Mit der neuen Pendlerregelung muss ab Montag ein Corona-Test pro Woche erfolgen. Das stellt Dresdner Unternehmen vor Herausforderungen.

Jaroslava Rašková ist eine der tschechischen Mitarbeiterinnen der Firma Zwintscher.
Jaroslava Rašková ist eine der tschechischen Mitarbeiterinnen der Firma Zwintscher. © Foto: Firma Zwintscher

Dresden. Thilo und Sarka Zwintscher sind angespannt. Das Dresdner Unternehmerehepaar betreibt eine Bau- und Gebäudemanagement-Firma und beschäftigt auch drei tschechische Arbeitnehmerinnen. Seit Wochen versuchen die Zwintschers, möglichst schnell an jede neue Nachricht aus dem Sächsischen Gesundheitsministerium zu kommen. Denn für die Kolleginnen aus Tschechien gelten ab Montag neue Pendlerbestimmungen, da Tschechien als Risikogebiet gilt. Darunter auch die Pflicht, sich wöchentlich auf Corona testen zu lassen.

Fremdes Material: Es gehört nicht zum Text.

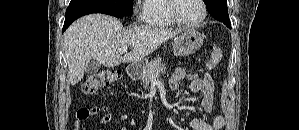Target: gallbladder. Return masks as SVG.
Returning a JSON list of instances; mask_svg holds the SVG:
<instances>
[{
    "mask_svg": "<svg viewBox=\"0 0 299 130\" xmlns=\"http://www.w3.org/2000/svg\"><path fill=\"white\" fill-rule=\"evenodd\" d=\"M101 68V63L98 62L97 60H90V62L87 64L86 68H85V72L88 75H93L96 74Z\"/></svg>",
    "mask_w": 299,
    "mask_h": 130,
    "instance_id": "1",
    "label": "gallbladder"
}]
</instances>
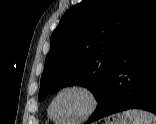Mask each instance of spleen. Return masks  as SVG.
<instances>
[{
    "instance_id": "1",
    "label": "spleen",
    "mask_w": 156,
    "mask_h": 124,
    "mask_svg": "<svg viewBox=\"0 0 156 124\" xmlns=\"http://www.w3.org/2000/svg\"><path fill=\"white\" fill-rule=\"evenodd\" d=\"M122 115L125 119L133 121V124H156V116L146 111L130 109Z\"/></svg>"
}]
</instances>
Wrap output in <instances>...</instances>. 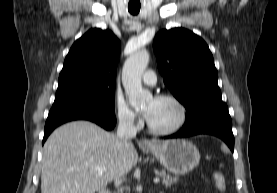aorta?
<instances>
[{"label":"aorta","instance_id":"obj_1","mask_svg":"<svg viewBox=\"0 0 277 193\" xmlns=\"http://www.w3.org/2000/svg\"><path fill=\"white\" fill-rule=\"evenodd\" d=\"M150 55L146 49L133 53L124 63L122 84L129 102L133 107H140L152 98V94L142 88L141 78L149 63Z\"/></svg>","mask_w":277,"mask_h":193}]
</instances>
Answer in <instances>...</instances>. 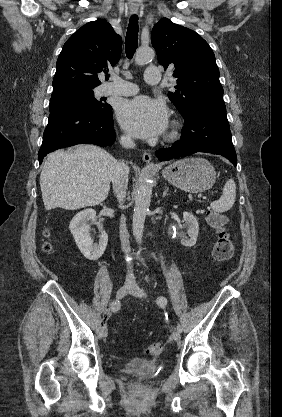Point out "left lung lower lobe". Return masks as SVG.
<instances>
[{
    "label": "left lung lower lobe",
    "mask_w": 282,
    "mask_h": 417,
    "mask_svg": "<svg viewBox=\"0 0 282 417\" xmlns=\"http://www.w3.org/2000/svg\"><path fill=\"white\" fill-rule=\"evenodd\" d=\"M183 117L185 127L182 129L181 140L170 148L156 151L160 161L205 152L222 155L234 166L237 165L223 100L207 98L198 100L188 108Z\"/></svg>",
    "instance_id": "left-lung-lower-lobe-1"
}]
</instances>
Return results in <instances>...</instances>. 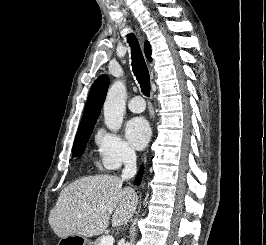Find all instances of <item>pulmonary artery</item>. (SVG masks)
<instances>
[{
  "instance_id": "pulmonary-artery-1",
  "label": "pulmonary artery",
  "mask_w": 266,
  "mask_h": 245,
  "mask_svg": "<svg viewBox=\"0 0 266 245\" xmlns=\"http://www.w3.org/2000/svg\"><path fill=\"white\" fill-rule=\"evenodd\" d=\"M138 99H141V97L136 96L128 102L129 110L134 113H141L145 110L144 101L142 99L141 100H138Z\"/></svg>"
}]
</instances>
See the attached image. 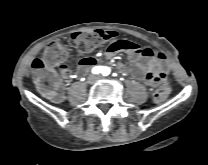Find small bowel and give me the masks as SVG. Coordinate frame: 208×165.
I'll list each match as a JSON object with an SVG mask.
<instances>
[{
    "label": "small bowel",
    "mask_w": 208,
    "mask_h": 165,
    "mask_svg": "<svg viewBox=\"0 0 208 165\" xmlns=\"http://www.w3.org/2000/svg\"><path fill=\"white\" fill-rule=\"evenodd\" d=\"M104 40L112 41L106 49V56L112 59L119 53L127 55L131 66L123 63L116 64L117 70L122 74H132L134 77L142 79L148 86L155 87L163 82L170 68V62L167 57L159 51L142 48L136 42L127 39H117V33L113 30L103 31ZM81 67H91L98 64L97 58L88 56L78 59ZM63 78L70 75V69L67 67L60 70Z\"/></svg>",
    "instance_id": "1"
}]
</instances>
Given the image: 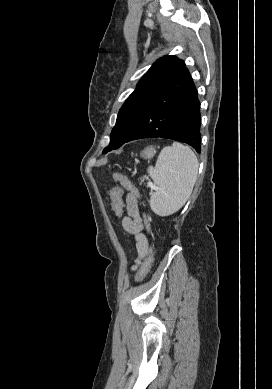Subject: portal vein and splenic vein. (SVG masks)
Instances as JSON below:
<instances>
[{"instance_id": "1", "label": "portal vein and splenic vein", "mask_w": 272, "mask_h": 389, "mask_svg": "<svg viewBox=\"0 0 272 389\" xmlns=\"http://www.w3.org/2000/svg\"><path fill=\"white\" fill-rule=\"evenodd\" d=\"M148 186L153 187V183H152V182H149V183H148Z\"/></svg>"}]
</instances>
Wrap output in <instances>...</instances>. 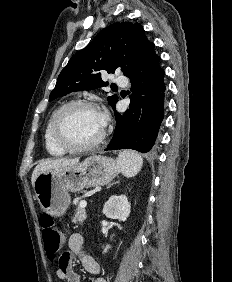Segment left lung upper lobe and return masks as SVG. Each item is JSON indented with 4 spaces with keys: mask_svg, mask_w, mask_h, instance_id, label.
Returning <instances> with one entry per match:
<instances>
[{
    "mask_svg": "<svg viewBox=\"0 0 232 282\" xmlns=\"http://www.w3.org/2000/svg\"><path fill=\"white\" fill-rule=\"evenodd\" d=\"M147 40L142 26L129 22L112 24L103 29L83 50L79 51L58 76L49 100L65 96L71 92L97 89L107 86L101 78L103 72L114 73L121 67L126 76L140 61ZM114 106L117 97H108Z\"/></svg>",
    "mask_w": 232,
    "mask_h": 282,
    "instance_id": "obj_1",
    "label": "left lung upper lobe"
}]
</instances>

Das ist eigentlich eine gute Nachricht für das Ehepaar. Denn zunächst hatte der Freistaat eine zweimalige Testung pro Woche in Deutschland vorgesehen. Damit wären Kosten in Höhe von rund 1.800 Euro pro Monat auf das Unternehmen zugekommen. Umso glücklicher waren Zwintschers über die Entscheidung zur einmaligen Testpflicht und dass der Test auch in Tschechien erfolgen kann.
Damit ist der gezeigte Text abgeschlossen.